◆ PROBLEM DESCRIPTION
Looking at the entries, say how many lines contain the string "leve". Offer nothing besides the number.

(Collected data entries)

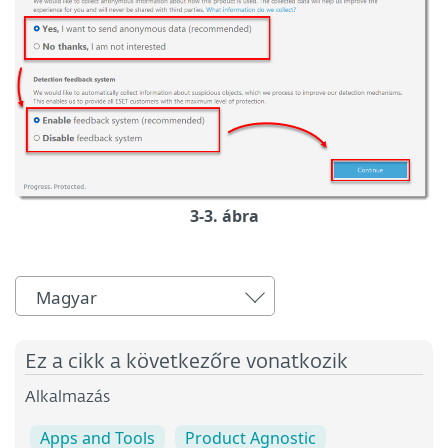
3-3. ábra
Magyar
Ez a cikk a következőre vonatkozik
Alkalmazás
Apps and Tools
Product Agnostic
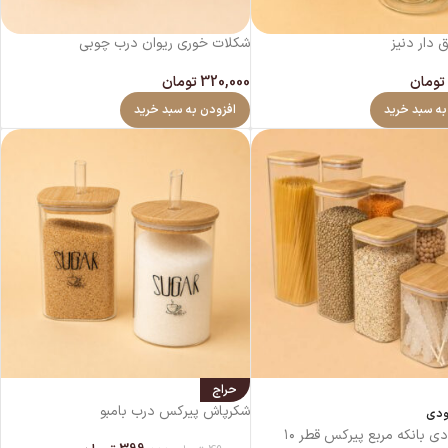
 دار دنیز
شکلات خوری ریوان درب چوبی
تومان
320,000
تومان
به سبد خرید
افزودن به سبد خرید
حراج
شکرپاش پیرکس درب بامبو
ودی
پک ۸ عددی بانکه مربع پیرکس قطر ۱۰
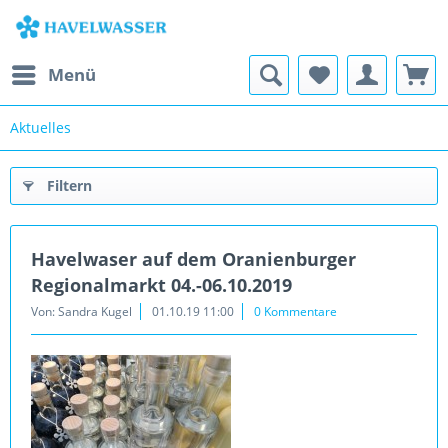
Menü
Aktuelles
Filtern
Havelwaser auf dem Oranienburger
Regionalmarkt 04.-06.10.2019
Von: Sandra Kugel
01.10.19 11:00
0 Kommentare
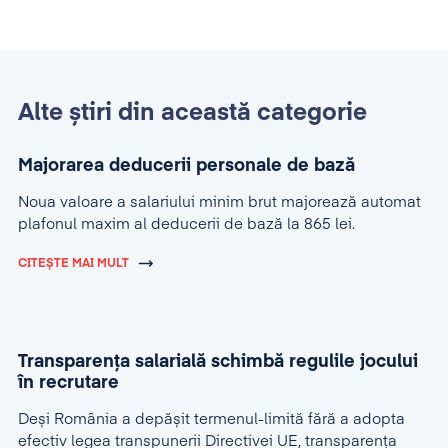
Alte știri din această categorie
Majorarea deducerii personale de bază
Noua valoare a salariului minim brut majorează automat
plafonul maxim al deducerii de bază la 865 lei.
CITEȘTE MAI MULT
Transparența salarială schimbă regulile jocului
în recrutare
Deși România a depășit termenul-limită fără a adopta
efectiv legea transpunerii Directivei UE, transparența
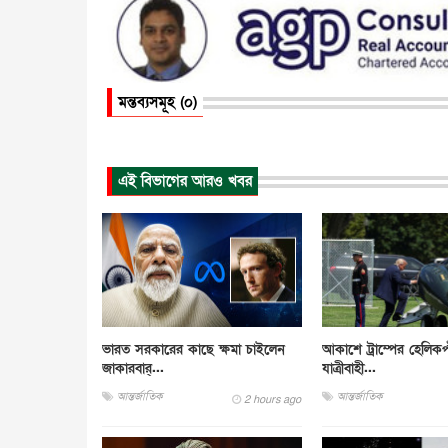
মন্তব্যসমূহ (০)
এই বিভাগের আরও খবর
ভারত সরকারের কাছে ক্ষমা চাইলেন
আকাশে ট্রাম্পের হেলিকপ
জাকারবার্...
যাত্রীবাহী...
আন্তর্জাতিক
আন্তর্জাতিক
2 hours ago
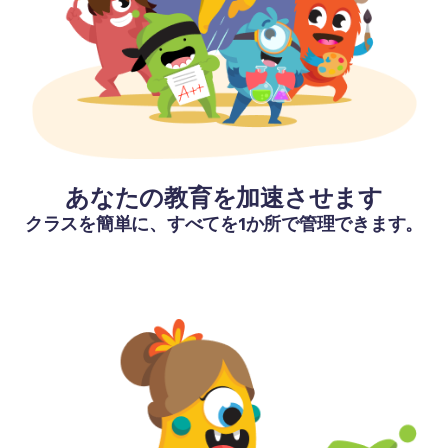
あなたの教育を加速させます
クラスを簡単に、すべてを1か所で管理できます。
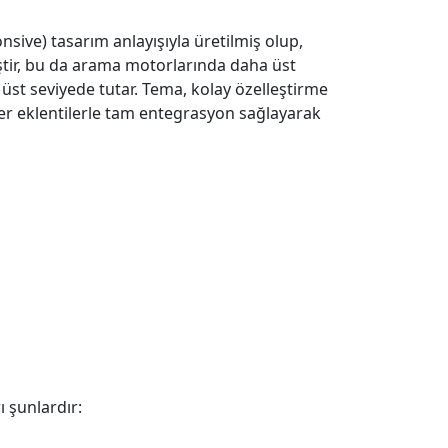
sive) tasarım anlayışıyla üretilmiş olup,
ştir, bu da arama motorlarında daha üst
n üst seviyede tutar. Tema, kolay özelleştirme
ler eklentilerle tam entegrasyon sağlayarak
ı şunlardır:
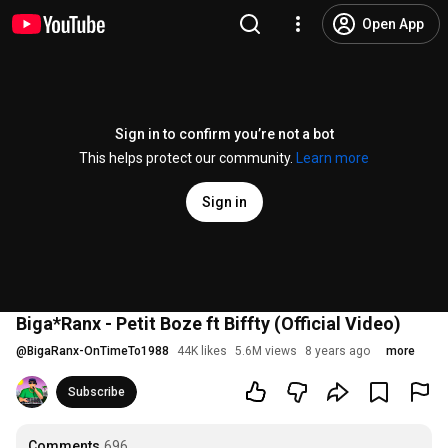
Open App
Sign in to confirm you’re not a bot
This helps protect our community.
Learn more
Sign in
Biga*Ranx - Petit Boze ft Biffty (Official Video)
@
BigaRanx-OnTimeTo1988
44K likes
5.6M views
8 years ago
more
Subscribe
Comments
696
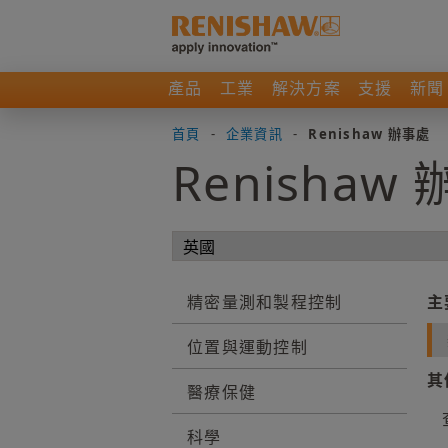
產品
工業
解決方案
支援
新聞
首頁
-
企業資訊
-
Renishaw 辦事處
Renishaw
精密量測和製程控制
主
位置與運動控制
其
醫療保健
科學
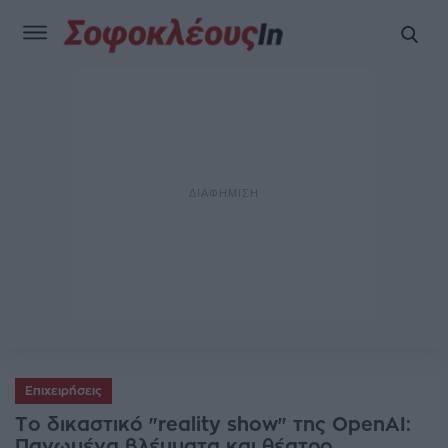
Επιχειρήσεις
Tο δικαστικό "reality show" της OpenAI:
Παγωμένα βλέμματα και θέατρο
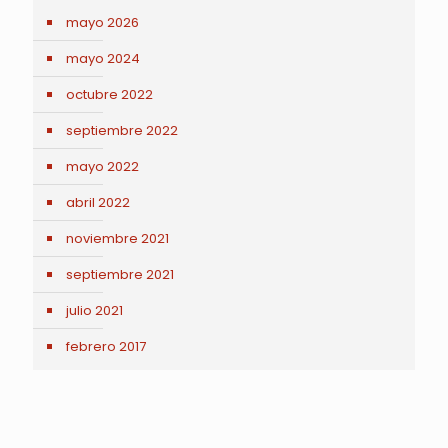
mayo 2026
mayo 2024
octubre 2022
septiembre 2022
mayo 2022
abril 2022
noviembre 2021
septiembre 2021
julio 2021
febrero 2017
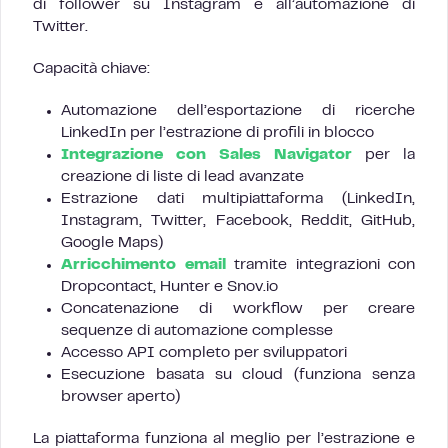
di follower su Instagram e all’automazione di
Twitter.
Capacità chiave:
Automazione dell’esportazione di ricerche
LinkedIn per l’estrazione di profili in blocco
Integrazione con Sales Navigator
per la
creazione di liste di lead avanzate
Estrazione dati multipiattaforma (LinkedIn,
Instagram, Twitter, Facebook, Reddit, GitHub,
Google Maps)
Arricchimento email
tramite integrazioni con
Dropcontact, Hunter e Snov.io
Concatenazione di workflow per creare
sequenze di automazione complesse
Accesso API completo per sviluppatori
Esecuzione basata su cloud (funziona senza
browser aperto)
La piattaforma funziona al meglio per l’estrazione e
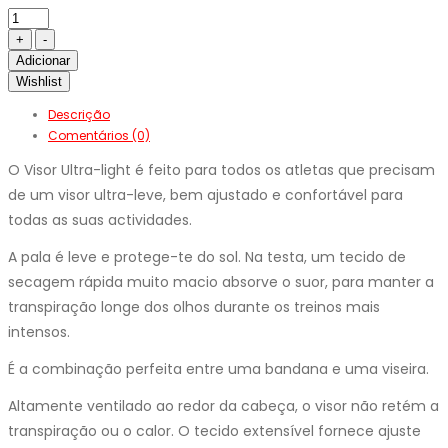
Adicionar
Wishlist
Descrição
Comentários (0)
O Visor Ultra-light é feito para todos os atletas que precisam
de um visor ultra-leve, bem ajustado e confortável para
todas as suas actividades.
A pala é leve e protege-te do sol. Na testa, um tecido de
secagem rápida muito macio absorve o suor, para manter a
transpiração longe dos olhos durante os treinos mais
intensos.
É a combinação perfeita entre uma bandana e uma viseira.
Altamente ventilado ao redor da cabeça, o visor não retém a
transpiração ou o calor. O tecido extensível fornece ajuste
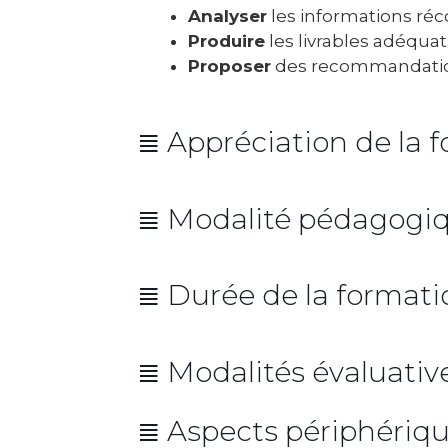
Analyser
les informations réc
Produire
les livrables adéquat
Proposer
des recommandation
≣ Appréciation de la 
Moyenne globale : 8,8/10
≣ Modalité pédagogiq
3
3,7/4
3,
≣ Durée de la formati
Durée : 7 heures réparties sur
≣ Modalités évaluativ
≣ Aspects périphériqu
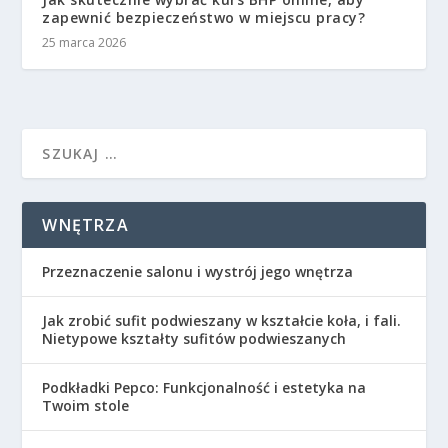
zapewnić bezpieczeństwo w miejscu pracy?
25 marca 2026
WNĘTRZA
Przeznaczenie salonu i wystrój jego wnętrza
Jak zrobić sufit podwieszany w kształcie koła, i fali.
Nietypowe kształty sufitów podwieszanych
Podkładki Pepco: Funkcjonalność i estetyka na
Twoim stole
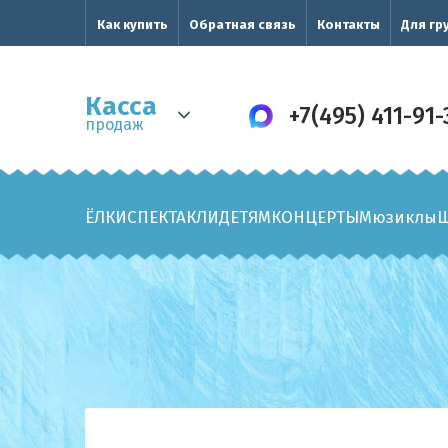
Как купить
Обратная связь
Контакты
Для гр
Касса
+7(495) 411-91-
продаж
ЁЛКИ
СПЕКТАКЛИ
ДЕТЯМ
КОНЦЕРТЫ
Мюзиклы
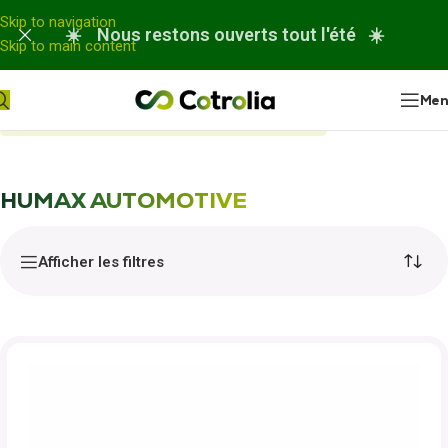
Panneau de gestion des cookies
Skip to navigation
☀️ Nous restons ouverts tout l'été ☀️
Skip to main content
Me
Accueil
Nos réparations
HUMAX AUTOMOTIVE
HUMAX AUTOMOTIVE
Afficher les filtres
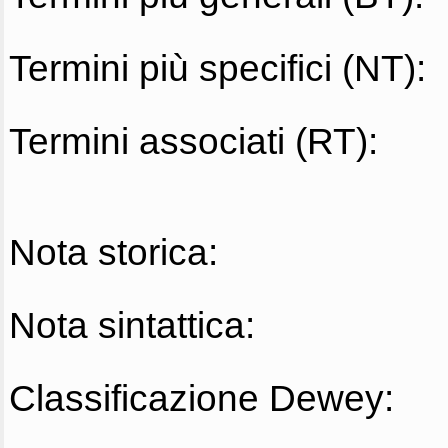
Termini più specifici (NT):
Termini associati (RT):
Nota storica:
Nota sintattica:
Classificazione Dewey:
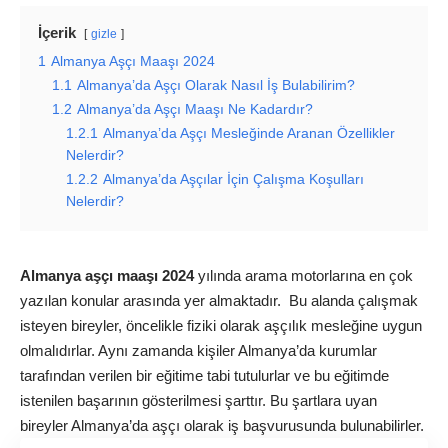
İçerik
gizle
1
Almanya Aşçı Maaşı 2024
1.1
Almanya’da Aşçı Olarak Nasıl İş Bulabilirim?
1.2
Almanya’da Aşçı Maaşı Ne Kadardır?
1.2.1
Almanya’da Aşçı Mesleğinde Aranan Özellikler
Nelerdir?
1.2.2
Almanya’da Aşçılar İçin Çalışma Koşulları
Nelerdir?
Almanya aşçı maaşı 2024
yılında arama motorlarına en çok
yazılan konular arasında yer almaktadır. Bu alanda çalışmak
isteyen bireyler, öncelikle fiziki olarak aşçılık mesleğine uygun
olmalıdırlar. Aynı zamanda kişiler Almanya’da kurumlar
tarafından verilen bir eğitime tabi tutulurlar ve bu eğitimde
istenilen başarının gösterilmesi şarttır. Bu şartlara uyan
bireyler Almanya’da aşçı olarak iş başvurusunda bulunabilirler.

◆ ANSWER FOR THE TASK
2